The relaunch comes with a blog idea I had when the thing was first started - I just had to wait for today to do it.

It was on this day, a mere 149 years ago, that troops acting under orders from Confederate President Jefferson Davis fired upon Fort Sumter in Charleston, South Carolina, the first shots in what would be a four-year American civil war.

There were many causes behind the war - slavery is the one most people think of, but it was never quite so simple as that. The battle was over the rights of individual states versus increasing federal power. Slavery, and Washington's desire to end it, brought matters to a head, and came to symbolise the fight - but its precise influence is unclear. Heck, even Confederate Vice President Alexander Stephens seems confused: his Cornerstone Speech just before the war cited slavery as the chief cause, but then after the war was over, Stephens would insist it was only a contributing factor.

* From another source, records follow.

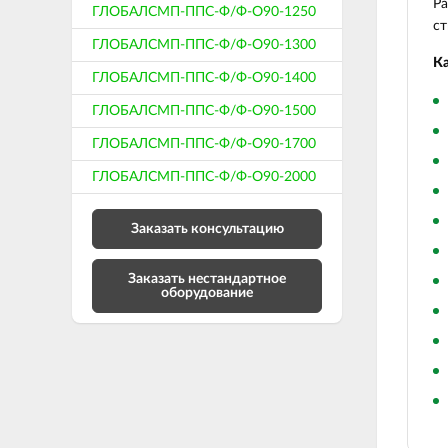
Ра
ГЛОБАЛСМП-ППС-Ф/Ф-О90-1250
ст
ГЛОБАЛСМП-ППС-Ф/Ф-О90-1300
Ка
ГЛОБАЛСМП-ППС-Ф/Ф-О90-1400
ГЛОБАЛСМП-ППС-Ф/Ф-О90-1500
ГЛОБАЛСМП-ППС-Ф/Ф-О90-1700
ГЛОБАЛСМП-ППС-Ф/Ф-О90-2000
Заказать консультацию
Заказать нестандартное
оборудование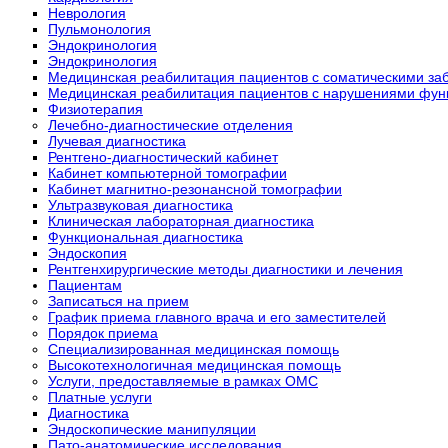
Неврология
Пульмонология
Эндокринология
Эндокринология
Медицинская реабилитация пациентов с соматическими з
Медицинская реабилитация пациентов с нарушениями функ
Физиотерапия
Лечебно-диагностические отделения
Лучевая диагностика
Рентгено-диагностический кабинет
Кабинет компьютерной томографии
Кабинет магнитно-резонансной томографии
Ультразвуковая диагностика
Клиническая лабораторная диагностика
Функциональная диагностика
Эндоскопия
Рентгенхирургические методы диагностики и лечения
Пациентам
Записаться на прием
График приема главного врача и его заместителей
Порядок приема
Специализированная медицинская помощь
Высокотехнологичная медицинская помощь
Услуги, предоставляемые в рамках ОМС
Платные услуги
Диагностика
Эндоскопические манипуляции
Пато-анатомические исследования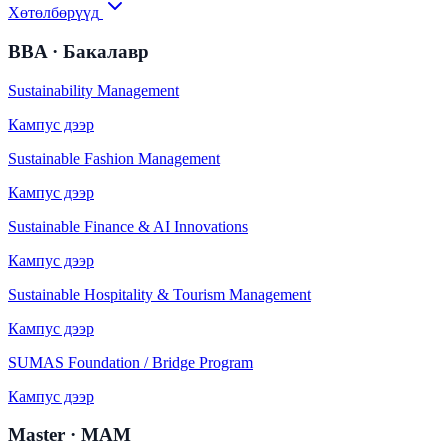
Хөтөлбөрүүд
BBA · Бакалавр
Sustainability Management
Кампус дээр
Sustainable Fashion Management
Кампус дээр
Sustainable Finance & AI Innovations
Кампус дээр
Sustainable Hospitality & Tourism Management
Кампус дээр
SUMAS Foundation / Bridge Program
Кампус дээр
Master · MAM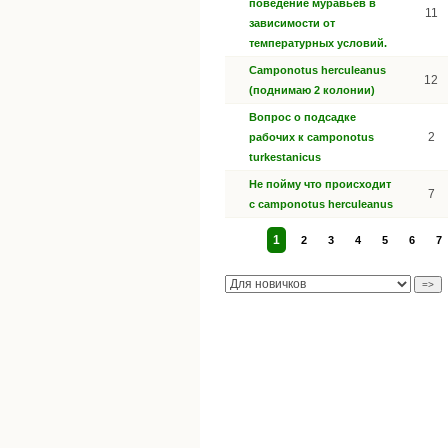
поведение муравьев в
11
зависимости от
температурных условий.
Сamponotus herculeanus
12
(поднимаю 2 колонии)
Вопрос о подсадке
2
рабочих к camponotus
turkestanicus
Не пойму что происходит
7
с camponotus herculeanus
1
2
3
4
5
6
7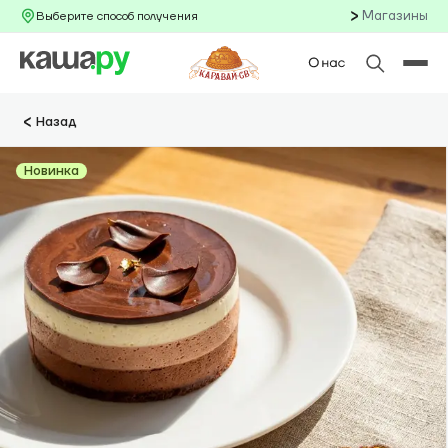
Магазины
Выберите способ получения
Назад
Новинка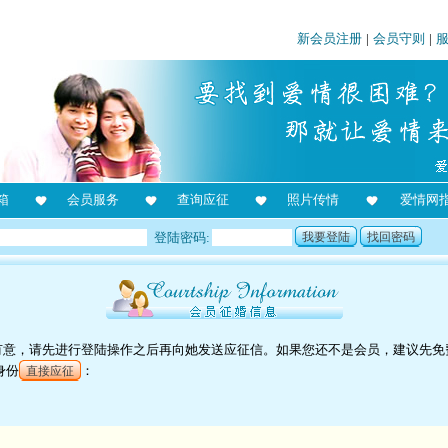
新会员注册
|
会员守则
|
箱
会员服务
查询应征
照片传情
爱情网
登陆密码:
我要登陆
找回密码
对她有意，请先进行登陆操作之后再向她发送应征信。如果您还不是会员，建议先免
身份
：
直接应征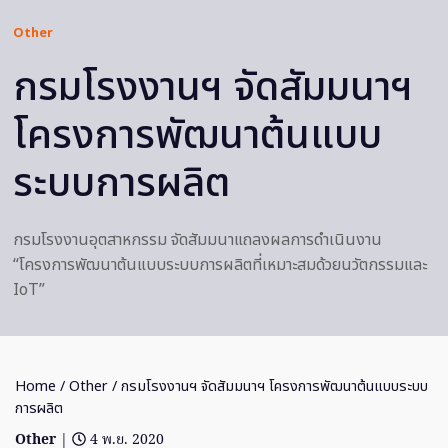
Other
กรมโรงงานฯ จัดสัมมนาฯ
โครงการพัฒนาต้นแบบ
ระบบการผลิต
กรมโรงงานอุตสาหกรรม จัดสัมมนาแถลงผลการดำเนินงาน
“โครงการพัฒนาต้นแบบระบบการผลิตที่เหมาะสมด้วยนวัตกรรมและ
IoT”
Home
/
Other
/ กรมโรงงานฯ จัดสัมมนาฯ โครงการพัฒนาต้นแบบระบบ
การผลิต
Other
|
4 พ.ย. 2020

Either way, the battle would tear at the union and create scars some of which have never truly healed. The 'Lost Cause' is a battle some would love to fight even today, and there is a fascinating living history of the American Civil War which continues now. Let me recommend this book, 'Confederates in the Attic' by Tony Horowitz, as an outstanding trip across the southern states and a study on some very bizarre characters who don't seem to realise the war is over.

It was a terrible battle, killing over 600,000 combined, and wounding many more. Despite what some might tell you, there is little to celebrate here.

But the fascinating history has, inevitably, caught the attention of songwriters over the years.

So let us mark this day with five songs that speak to the ongoing influence of events 150 years ago.

The Felice Brothers - The Greatest Show On Earth (The Felice Brothers, 2008)

Yep, it's those Felice Brothers again. They keep finding their way on here, huh? That's because they are such great storytellers as songwriters, and they are so steeped in American history. I'll be honest, I've not figured out quite what this song is on about, referencing everyone from Doris Day to Henry Kissinger, but it all winds up with them heading out to Gettysburg, "the stand of the Greatest Show on Earth". That probably refers to the circus, because the 'show' put on in this Pennsylvania town during the civil war was great, but only in a terrible sense. The bloodiest battle of the war claimed the lives of 3,200 union soldiers and 4,700 confederate soldiers, all in the space of three days. It proved a decisive turning point, and was later made famous by President Lincoln's poignant tribute to the fallen, the Gettysburg Address.

The Drive-By Truckers - Rebels (The Fine Print, 2009)

Continuing their battle with the Felice Brothers for the most appearances on here, the Drive-By Truckers - those grizzled chroniclers of all things Southern - of course have plenty of Civil War references in their music. It's constantly in the background on their epic Southern Rock Opera, but this one is taken from their B-sides collection of last year, The Fine Print.

The Band - The Night They Drove Old Dixie Down (The Band, 1969)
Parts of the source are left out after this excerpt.